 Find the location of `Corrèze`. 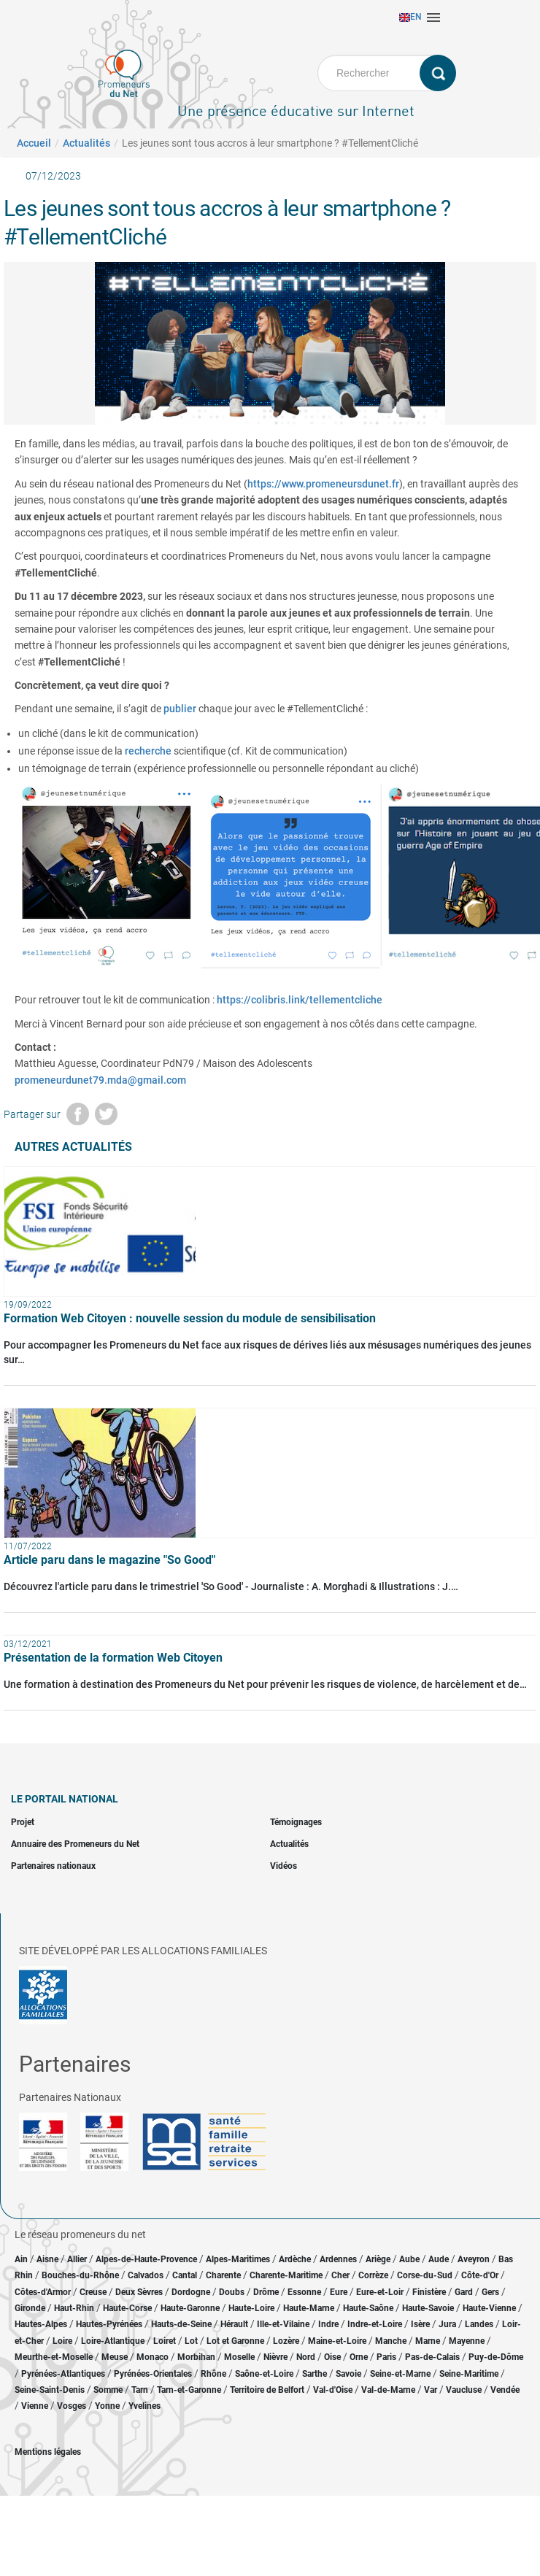

Corrèze is located at coordinates (373, 2275).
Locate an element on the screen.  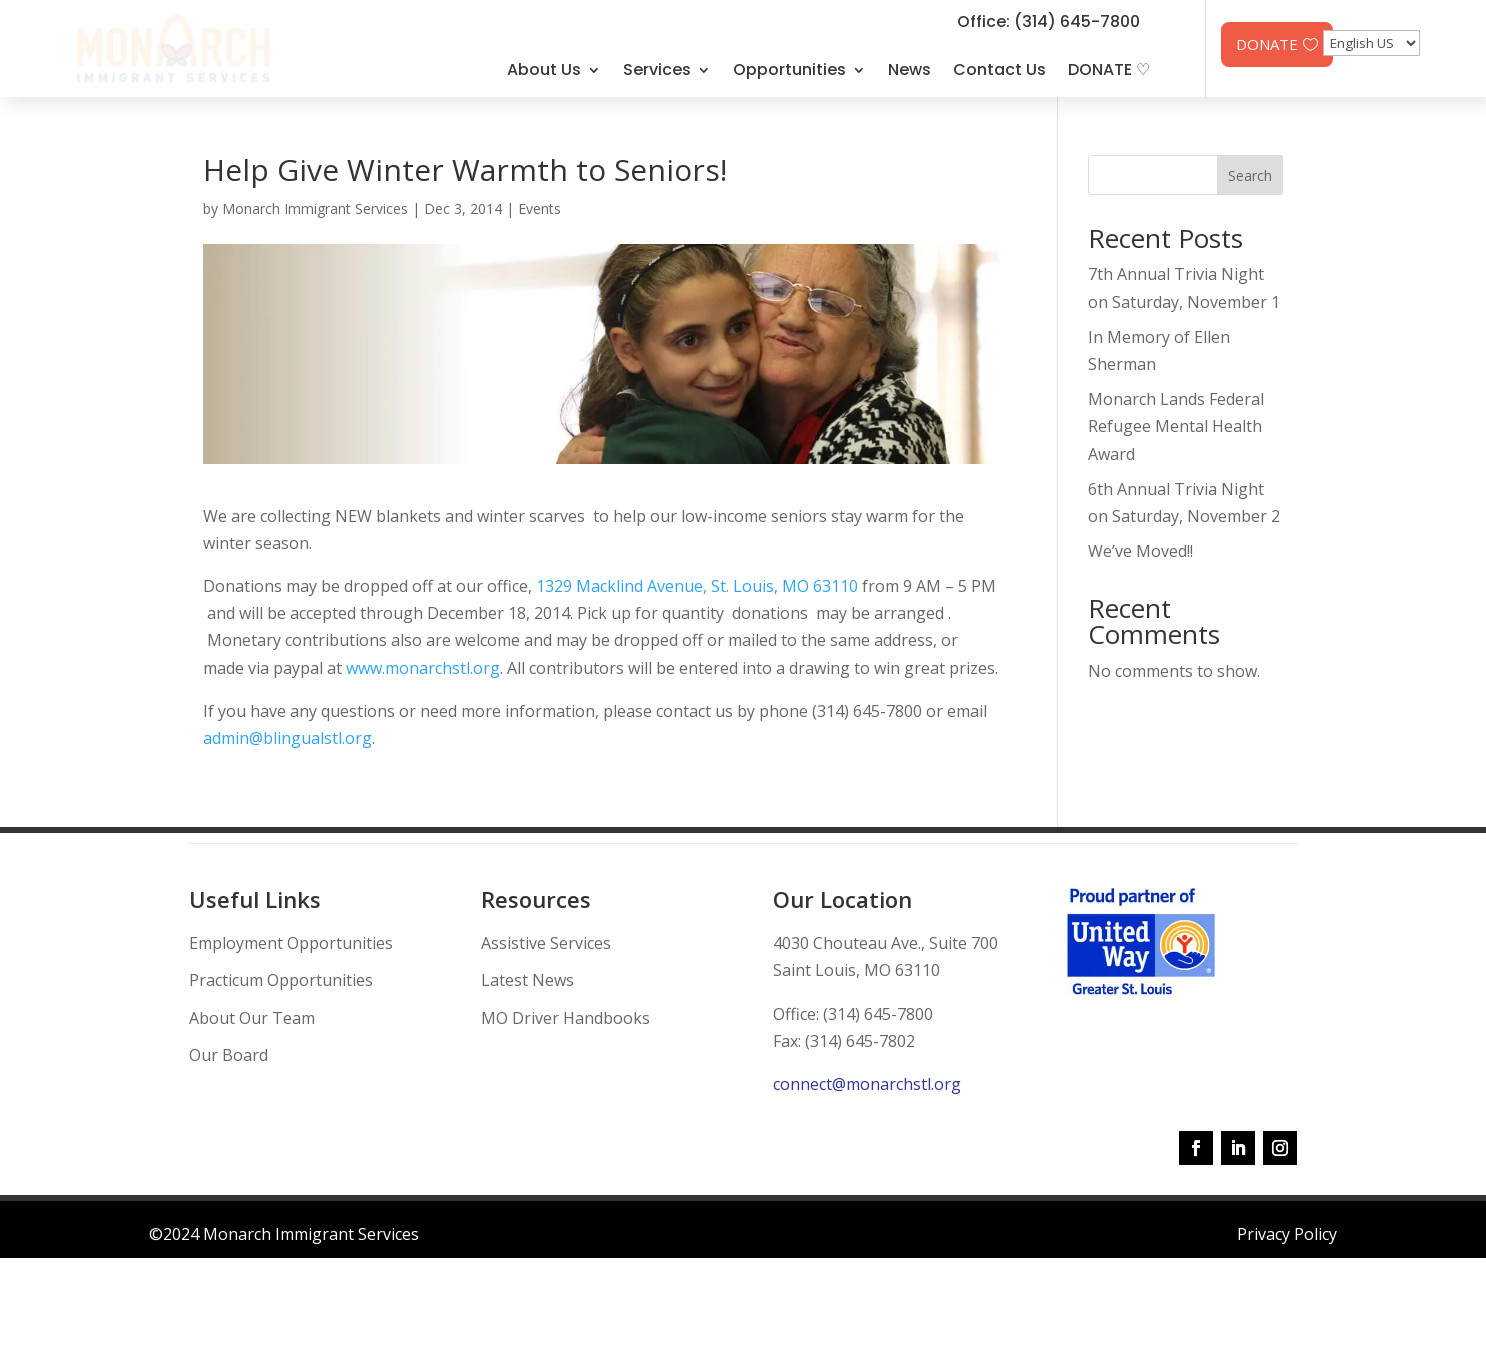
Monarch Immigrant Services is located at coordinates (315, 208).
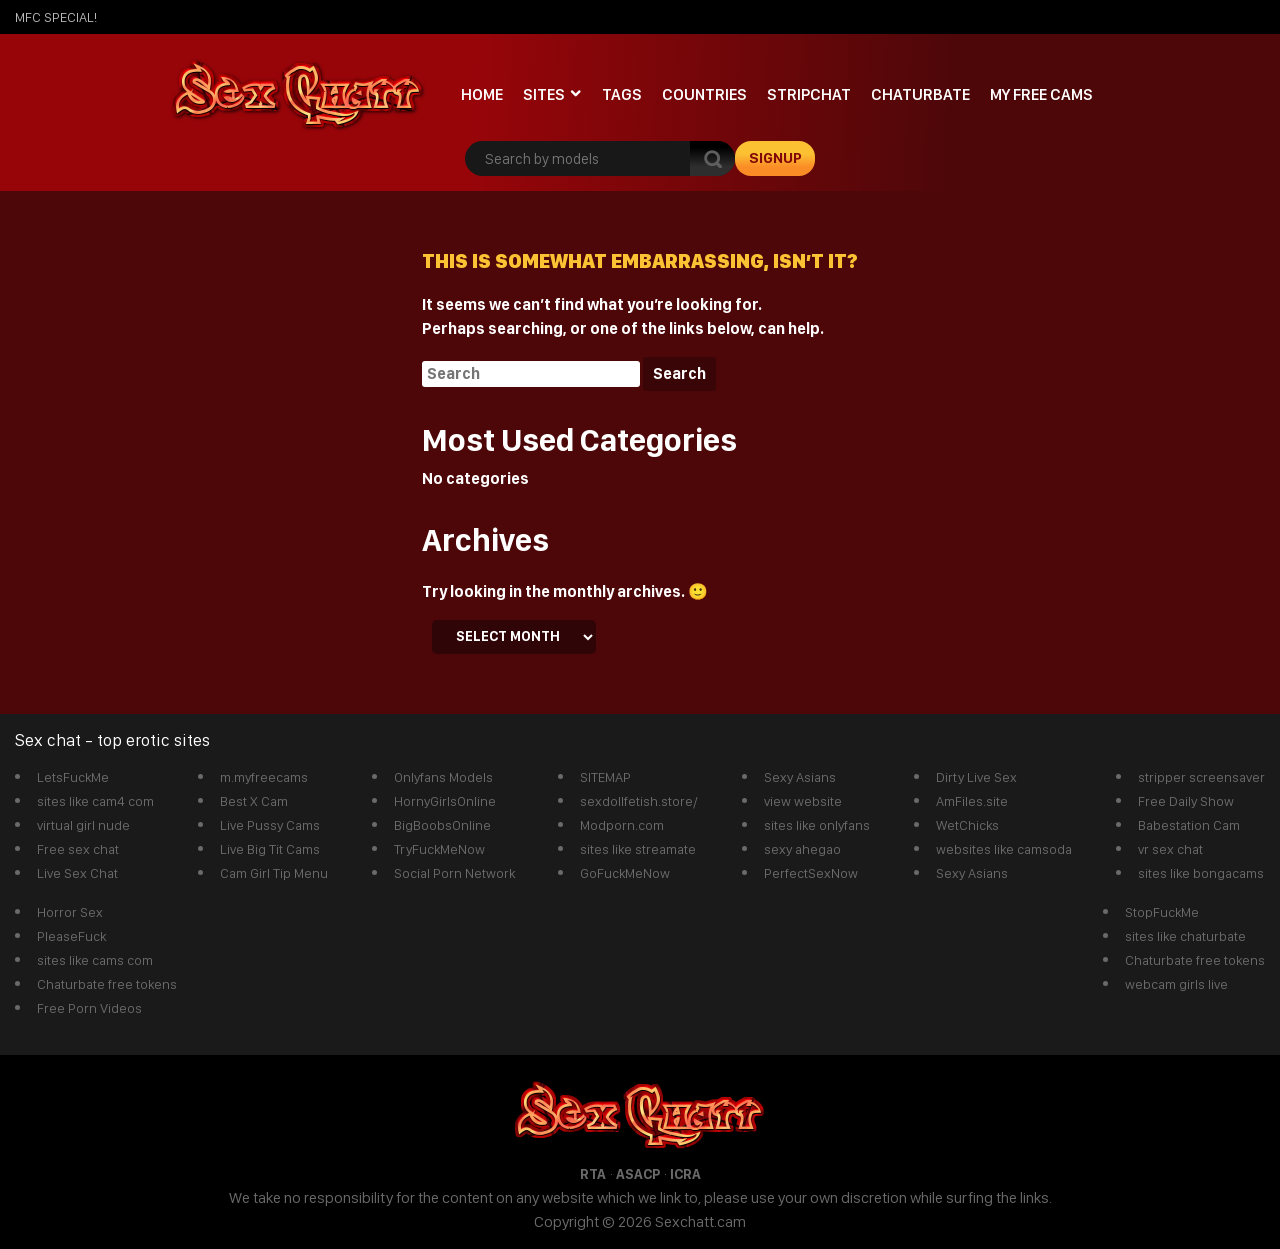 This screenshot has width=1280, height=1249. I want to click on sexdollfetish.store/, so click(639, 801).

▶ **Exercise**
Leave out the pictures, and write out all the remaining data above exactly.

▶ **Task solution**
 Find the location of `Corrèze`. 

Corrèze is located at coordinates (373, 2275).
Locate an element on the screen.  
Monarch Immigrant Services is located at coordinates (315, 208).
 This screenshot has width=1280, height=1249. I want to click on sexdollfetish.store/, so click(639, 801).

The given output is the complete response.